EXERCISE: Write out the data exactly from its first line onward, ending with the line in which "[Laufen] (238, 124)" appears.

•••••

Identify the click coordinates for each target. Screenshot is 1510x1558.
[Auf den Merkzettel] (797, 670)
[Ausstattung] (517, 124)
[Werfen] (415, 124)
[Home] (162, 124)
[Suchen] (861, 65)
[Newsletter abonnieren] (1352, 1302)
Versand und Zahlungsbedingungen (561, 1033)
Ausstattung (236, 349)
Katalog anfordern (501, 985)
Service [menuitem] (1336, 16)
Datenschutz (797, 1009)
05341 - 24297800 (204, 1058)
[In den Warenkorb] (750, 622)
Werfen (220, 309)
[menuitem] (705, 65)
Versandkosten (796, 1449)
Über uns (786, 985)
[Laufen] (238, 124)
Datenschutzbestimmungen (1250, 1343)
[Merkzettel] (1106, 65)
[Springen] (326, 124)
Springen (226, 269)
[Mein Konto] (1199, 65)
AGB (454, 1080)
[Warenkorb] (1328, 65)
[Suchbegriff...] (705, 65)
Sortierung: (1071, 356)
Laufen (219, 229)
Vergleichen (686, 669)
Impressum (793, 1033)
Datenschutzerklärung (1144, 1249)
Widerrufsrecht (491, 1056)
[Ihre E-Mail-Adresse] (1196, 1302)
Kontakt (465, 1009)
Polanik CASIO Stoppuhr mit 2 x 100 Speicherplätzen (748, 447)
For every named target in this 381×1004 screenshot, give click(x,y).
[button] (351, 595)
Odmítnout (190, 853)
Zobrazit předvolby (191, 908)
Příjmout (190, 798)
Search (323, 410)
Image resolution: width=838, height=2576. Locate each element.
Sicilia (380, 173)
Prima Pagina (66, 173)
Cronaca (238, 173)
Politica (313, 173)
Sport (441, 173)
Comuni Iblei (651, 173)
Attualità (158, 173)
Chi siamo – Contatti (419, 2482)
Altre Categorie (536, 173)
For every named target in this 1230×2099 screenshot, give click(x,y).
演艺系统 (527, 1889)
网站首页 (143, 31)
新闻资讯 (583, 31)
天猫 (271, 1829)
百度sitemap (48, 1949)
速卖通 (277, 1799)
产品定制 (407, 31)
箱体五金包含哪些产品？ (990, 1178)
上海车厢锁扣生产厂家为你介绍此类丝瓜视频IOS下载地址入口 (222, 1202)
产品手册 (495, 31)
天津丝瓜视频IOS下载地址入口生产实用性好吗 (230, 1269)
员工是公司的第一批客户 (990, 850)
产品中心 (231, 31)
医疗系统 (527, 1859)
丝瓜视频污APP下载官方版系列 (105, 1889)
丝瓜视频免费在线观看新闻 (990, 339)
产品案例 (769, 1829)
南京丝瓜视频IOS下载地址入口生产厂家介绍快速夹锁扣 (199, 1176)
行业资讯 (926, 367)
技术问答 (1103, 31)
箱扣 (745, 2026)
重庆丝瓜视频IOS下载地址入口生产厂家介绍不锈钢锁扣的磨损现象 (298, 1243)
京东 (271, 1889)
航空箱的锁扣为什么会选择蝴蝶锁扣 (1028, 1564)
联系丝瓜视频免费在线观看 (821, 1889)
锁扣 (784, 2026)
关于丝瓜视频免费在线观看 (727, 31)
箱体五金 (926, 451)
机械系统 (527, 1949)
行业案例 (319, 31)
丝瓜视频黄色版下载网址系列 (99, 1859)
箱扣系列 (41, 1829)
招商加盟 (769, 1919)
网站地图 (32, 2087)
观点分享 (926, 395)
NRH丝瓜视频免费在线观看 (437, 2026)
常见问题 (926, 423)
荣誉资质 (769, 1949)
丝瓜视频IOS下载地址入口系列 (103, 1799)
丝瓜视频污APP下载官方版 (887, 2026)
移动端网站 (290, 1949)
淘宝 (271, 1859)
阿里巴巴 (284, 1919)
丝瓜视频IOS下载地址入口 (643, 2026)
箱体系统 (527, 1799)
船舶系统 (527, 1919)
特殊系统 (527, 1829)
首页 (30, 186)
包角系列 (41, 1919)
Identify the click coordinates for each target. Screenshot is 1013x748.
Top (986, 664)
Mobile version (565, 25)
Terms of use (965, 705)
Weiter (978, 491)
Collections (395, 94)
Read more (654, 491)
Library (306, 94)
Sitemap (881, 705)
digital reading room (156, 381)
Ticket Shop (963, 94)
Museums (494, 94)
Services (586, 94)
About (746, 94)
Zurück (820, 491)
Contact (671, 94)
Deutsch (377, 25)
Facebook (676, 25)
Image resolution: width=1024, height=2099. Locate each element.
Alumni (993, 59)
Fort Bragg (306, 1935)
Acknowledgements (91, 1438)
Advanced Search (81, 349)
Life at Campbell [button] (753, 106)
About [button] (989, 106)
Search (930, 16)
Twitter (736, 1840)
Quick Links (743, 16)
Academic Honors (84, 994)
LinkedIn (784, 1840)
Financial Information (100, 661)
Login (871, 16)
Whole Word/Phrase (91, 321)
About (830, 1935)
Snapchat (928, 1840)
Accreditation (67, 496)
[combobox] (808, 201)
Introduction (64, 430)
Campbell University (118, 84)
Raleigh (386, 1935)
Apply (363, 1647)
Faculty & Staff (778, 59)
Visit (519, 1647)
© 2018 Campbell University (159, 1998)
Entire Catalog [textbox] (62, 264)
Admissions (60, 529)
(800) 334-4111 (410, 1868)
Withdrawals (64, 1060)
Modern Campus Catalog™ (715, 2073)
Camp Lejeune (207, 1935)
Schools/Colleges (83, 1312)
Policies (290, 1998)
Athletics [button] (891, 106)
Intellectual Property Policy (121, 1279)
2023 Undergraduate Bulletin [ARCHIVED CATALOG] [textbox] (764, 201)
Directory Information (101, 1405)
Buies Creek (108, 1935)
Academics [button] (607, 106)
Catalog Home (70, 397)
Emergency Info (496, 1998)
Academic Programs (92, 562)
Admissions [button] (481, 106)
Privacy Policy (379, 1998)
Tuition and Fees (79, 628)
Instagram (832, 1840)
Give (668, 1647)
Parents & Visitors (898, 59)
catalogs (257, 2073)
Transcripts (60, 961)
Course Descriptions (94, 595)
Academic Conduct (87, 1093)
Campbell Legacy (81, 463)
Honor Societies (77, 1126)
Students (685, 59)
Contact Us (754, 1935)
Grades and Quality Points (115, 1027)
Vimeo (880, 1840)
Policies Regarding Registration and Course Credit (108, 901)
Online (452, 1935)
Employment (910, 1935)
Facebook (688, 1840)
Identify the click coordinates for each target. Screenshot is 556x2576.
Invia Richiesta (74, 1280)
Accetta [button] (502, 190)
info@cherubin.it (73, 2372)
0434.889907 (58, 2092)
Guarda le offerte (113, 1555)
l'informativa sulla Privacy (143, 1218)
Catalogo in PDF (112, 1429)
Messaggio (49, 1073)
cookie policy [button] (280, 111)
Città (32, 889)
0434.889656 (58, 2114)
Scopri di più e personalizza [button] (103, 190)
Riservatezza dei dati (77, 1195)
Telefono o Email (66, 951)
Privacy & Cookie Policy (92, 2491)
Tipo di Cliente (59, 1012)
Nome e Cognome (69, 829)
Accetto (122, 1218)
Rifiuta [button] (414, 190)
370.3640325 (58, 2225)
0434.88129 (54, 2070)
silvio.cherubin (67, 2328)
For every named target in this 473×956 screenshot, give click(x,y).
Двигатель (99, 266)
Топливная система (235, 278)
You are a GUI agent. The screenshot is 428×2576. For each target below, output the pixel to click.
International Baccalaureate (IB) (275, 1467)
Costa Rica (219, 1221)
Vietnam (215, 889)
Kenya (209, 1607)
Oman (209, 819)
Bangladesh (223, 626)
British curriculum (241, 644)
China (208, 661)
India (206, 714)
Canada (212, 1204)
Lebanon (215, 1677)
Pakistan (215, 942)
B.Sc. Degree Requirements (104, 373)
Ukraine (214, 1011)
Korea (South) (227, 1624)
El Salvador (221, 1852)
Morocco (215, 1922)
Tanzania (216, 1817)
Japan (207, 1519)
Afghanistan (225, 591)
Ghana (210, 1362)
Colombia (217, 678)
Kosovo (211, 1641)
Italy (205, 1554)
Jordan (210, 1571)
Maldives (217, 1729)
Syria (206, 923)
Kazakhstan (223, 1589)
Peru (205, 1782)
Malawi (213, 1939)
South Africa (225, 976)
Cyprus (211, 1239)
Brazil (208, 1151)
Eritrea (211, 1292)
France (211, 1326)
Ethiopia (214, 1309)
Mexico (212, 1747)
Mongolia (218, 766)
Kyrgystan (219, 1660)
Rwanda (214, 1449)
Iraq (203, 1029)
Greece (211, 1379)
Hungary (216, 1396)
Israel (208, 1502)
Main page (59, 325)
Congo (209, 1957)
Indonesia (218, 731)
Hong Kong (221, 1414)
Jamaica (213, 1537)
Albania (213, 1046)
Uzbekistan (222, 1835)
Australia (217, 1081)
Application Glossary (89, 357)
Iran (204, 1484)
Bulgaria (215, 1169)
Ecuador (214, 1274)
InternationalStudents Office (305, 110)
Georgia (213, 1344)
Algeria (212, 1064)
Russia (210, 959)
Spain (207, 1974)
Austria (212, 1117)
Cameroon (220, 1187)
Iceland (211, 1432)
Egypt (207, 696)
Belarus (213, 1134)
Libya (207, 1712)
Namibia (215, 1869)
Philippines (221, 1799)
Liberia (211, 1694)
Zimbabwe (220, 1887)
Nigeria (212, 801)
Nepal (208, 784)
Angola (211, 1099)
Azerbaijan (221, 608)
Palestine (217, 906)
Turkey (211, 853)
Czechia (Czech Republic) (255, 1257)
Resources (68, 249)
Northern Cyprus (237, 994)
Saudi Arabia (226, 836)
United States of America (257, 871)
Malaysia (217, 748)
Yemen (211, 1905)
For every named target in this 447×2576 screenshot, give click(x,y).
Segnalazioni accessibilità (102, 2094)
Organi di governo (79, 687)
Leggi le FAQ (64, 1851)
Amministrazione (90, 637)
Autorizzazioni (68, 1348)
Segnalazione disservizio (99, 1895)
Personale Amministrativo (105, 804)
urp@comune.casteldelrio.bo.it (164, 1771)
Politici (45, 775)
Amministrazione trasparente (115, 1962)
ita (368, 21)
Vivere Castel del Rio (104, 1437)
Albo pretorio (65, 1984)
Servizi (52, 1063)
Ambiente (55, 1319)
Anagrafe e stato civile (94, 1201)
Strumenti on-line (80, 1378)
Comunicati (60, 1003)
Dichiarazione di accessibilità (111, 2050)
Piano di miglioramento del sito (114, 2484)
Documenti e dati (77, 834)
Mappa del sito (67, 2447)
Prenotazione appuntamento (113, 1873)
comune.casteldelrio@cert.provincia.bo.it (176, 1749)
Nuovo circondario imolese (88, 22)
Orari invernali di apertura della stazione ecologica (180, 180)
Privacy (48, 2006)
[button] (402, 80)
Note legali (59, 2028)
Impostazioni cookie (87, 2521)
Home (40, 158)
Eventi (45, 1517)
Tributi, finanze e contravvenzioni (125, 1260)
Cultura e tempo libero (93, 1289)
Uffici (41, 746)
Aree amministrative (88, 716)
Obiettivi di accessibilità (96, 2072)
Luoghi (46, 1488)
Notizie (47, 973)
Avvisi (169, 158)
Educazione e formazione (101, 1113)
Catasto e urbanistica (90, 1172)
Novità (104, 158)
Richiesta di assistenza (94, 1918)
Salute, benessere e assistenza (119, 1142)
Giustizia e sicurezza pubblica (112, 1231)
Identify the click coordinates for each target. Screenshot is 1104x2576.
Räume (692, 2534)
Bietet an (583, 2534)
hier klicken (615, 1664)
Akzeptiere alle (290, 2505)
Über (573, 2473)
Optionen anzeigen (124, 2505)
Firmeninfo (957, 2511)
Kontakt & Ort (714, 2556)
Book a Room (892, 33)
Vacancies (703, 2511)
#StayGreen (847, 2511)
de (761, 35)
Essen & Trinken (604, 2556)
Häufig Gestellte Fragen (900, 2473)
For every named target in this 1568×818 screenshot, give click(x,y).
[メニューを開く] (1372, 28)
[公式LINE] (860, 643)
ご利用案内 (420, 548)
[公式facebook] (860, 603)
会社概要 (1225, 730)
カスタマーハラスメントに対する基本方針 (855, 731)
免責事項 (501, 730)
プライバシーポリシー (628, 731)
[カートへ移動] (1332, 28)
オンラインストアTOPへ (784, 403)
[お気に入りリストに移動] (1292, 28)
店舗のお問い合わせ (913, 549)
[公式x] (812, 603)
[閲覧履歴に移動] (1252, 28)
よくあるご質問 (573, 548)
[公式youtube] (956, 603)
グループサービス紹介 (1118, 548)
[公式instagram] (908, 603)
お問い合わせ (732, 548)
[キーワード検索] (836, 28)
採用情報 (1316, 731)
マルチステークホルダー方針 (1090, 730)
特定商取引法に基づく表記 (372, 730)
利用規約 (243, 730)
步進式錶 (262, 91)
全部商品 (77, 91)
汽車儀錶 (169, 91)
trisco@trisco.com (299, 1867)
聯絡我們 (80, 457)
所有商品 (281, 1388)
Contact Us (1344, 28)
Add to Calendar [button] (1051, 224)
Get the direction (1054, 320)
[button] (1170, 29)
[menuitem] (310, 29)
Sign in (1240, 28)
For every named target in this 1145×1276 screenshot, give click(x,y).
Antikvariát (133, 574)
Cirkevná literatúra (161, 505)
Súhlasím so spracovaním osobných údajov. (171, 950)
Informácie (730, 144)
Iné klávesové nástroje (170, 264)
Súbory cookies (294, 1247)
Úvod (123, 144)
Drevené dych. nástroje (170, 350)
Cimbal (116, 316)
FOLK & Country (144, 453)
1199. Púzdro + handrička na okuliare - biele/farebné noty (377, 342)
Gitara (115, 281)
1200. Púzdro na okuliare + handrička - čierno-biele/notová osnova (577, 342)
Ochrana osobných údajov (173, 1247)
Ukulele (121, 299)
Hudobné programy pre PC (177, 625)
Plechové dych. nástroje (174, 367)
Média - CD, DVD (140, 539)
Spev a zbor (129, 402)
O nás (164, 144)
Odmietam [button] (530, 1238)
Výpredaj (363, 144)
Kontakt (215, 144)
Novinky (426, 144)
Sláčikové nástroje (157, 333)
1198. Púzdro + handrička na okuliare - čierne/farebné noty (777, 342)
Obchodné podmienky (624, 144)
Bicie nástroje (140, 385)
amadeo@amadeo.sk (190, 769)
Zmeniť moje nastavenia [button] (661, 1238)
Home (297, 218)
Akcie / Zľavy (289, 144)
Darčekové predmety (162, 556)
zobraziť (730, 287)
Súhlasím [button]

•••••

WRITTEN ANSWER:
Identify the click coordinates for each target. Screenshot is 1510x1558.
[Auf den Merkzettel] (797, 670)
[Ausstattung] (517, 124)
[Werfen] (415, 124)
[Home] (162, 124)
[Suchen] (861, 65)
[Newsletter abonnieren] (1352, 1302)
Versand und Zahlungsbedingungen (561, 1033)
Ausstattung (236, 349)
Katalog anfordern (501, 985)
Service [menuitem] (1336, 16)
Datenschutz (797, 1009)
05341 - 24297800 (204, 1058)
[In den Warenkorb] (750, 622)
Werfen (220, 309)
[menuitem] (705, 65)
Versandkosten (796, 1449)
Über uns (786, 985)
[Laufen] (238, 124)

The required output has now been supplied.